I wanted a controller specifically made for racing sim games, with force feedback like on the big expensive sim racing wheels, so I made one.
The new PS5 controller with its haptics and adaptive triggers marks the dawn of a new era . At least that’s what the reviewers say, I’ll give them the benefit of the doubt since I can’t get my hands on one.
What even is FFB? and why it makes things better? Maybe the industry will move towards an “FFB all the things” approach, maybe not, let’s test it out and see its pros and cons.
A joystick, i.e., the thing that moves in at least two dimensions X and Y is nothing new, also nothing new is FFB for joysticks. Microsoft made some decent devices in the late 90 specifically for flight simulators.
Plenty of examples to draw inspiraton from.
I’m just trying to play racing simulators with one finger without compromising on FFB.

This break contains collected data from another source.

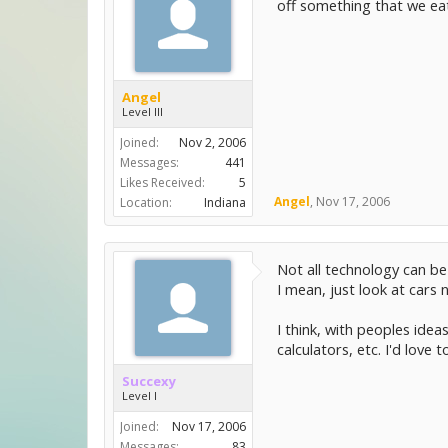
off something that we ea
Angel
Level III
Joined:
Nov 2, 2006
Messages:
441
Likes Received:
5
Angel
,
Nov 17, 2006
Location:
Indiana
Not all technology can b
I mean, just look at cars
I think, with peoples idea
calculators, etc. I'd love
Succexy
Level I
Joined:
Nov 17, 2006
Messages:
83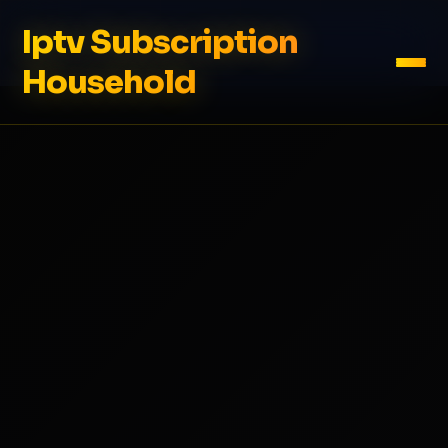
Iptv Subscription
Household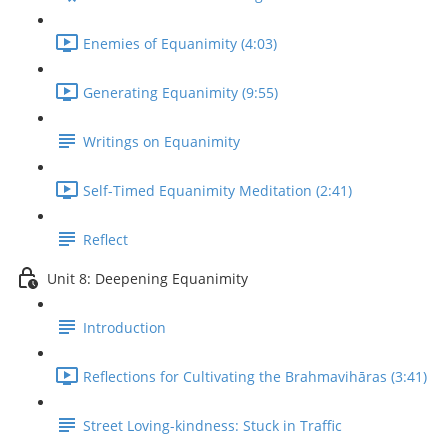
Enemies of Equanimity (4:03)
Generating Equanimity (9:55)
Writings on Equanimity
Self-Timed Equanimity Meditation (2:41)
Reflect
Unit 8: Deepening Equanimity
Introduction
Reflections for Cultivating the Brahmavihāras (3:41)
Street Loving-kindness: Stuck in Traffic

Why FFB is important? if implemented properly the FFB delivers a lot of data about the forces that the car is experiencing, things like:
- Oversteer while cornering: is the car on the verge of losing control of the back end of the car and spin around.

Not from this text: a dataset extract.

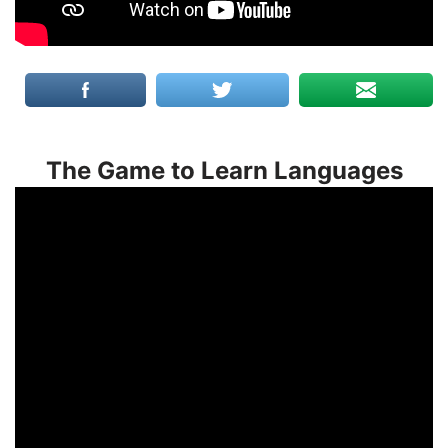
The Game to Learn Languages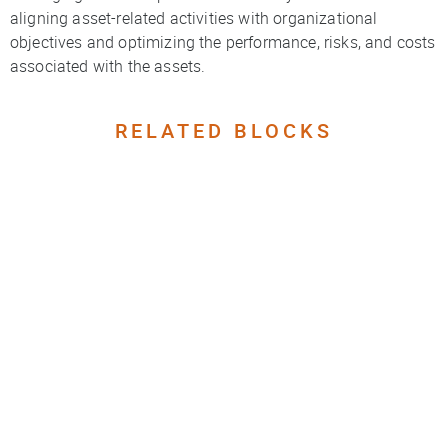
aligning asset-related activities with organizational
objectives and optimizing the performance, risks, and costs
associated with the assets.
RELATED BLOCKS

- Understeer while cornering: the front end of the car is sliding and there’s nothing you can do to change that.
- Weight transfer side to side: this one it’s a bit harder to explain in one sentence…
- Road texture/vibrations: Self-explanatory, not always realistic but helps with immersion.
In short, FFB gives you the feedback you would need to drive more on the edge doing cool drifts if that your thing. Yes, It can’t replace the experience of driving a car but you weren’t expecting that, did you? We’re just building a joystick here.
Driving simulators are a good starting point, there’s only one axis respectively one motor and plenty of games should support FFB wheels.
Started with tearing down an old cheap controller, got the spring out that centers the joystick locked the vertical axis. Used a simple brushed motor, just soldered the brass gear onto the shaft of the joystick axis.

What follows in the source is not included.